At the hundreds of Native American boarding schools that operated across the U.S. for 150 years, children were forced to abandon their native tongues and speak English instead, which Wilson said caused harm that can still be felt today. He said the federal government’s Bureau of Indian Affairs recently projected that out of the approximately 167 Indigenous languages spoken in the U.S. today, only 20 are likely to remain by 2050.

Haskell Institute in Lawrence was no exception to these policies. According to a federal study of the boarding schools that was released in 2022, Haskell Institute intentionally mixed Native American children from 31 different tribes to disrupt tribal relations and discourage or prevent the use of each tribe’s language. Children who attended Haskell Institute were also made to cultivate strawberries and “encouraged to enjoy the work,” according to the report, and the federal boarding school system as a whole focused on vocational training involving child manual labor.
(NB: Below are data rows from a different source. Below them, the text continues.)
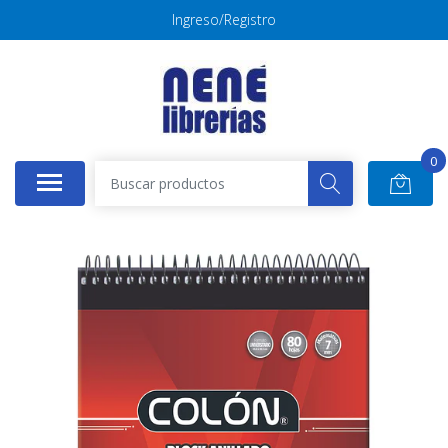
Ingreso/Registro
0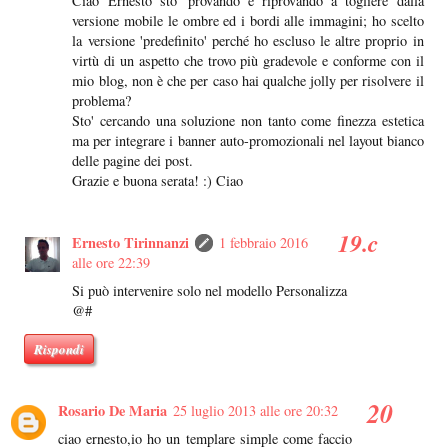
Ciao Ernesto sto' provando e riprovando a togliere dalla
versione mobile le ombre ed i bordi alle immagini; ho scelto
la versione 'predefinito' perché ho escluso le altre proprio in
virtù di un aspetto che trovo più gradevole e conforme con il
mio blog, non è che per caso hai qualche jolly per risolvere il
problema?
Sto' cercando una soluzione non tanto come finezza estetica
ma per integrare i banner auto-promozionali nel layout bianco
delle pagine dei post.
Grazie e buona serata! :) Ciao
Ernesto Tirinnanzi
1 febbraio 2016
alle ore 22:39
Si può intervenire solo nel modello Personalizza
@#
Rispondi
Rosario De Maria
25 luglio 2013 alle ore 20:32
ciao ernesto,io ho un templare simple come faccio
Wilson said the lives of Native Americans are “haunted” each day by these past injustices — but he also said there were examples of resilience to be found in the young people who survived the boarding schools.

Shawnee Tribe Chief Ben Barnes spoke Saturday about tribal elders who pushed back against assimilation into white society, and he said he and his brother became “language activists” years ago in an effort to carry on that legacy. He said that the people who were taught that their language “will only bring you pain” while attending boarding schools demonstrated their resilience by ignoring what they were told and speaking it anyway, and Barnes said that makes it all the more important for people today to remember what happened.

“We all have those family members who carry some missing piece inside of them that they have to fill up with something else, whether it’s drugs, alcohol, violence or whatever the social ill may be,” Barnes said. “This is intergenerational trauma. This is what’s passed on from one family to the next. This is the legacy of boarding schools.”

U.S. Rep. Sharice Davids, a member of the Ho-Chunk Nation, was originally scheduled to speak at the service, but ultimately was unable to attend as federal lawmakers attempted to avoid a government shutdown. Instead, Davids’ community liaison, Emma Swinney, shared a prepared statement.

In the statement, Davids said she believes a big part of her role as a congresswoman is to educate her colleagues about the federal government’s responsibilities to Native American tribes, including acknowledging the more shameful elements of American history.

“The federal government and our country must do better to acknowledge … and understand the full truth of these policies,” Davids said in her statement.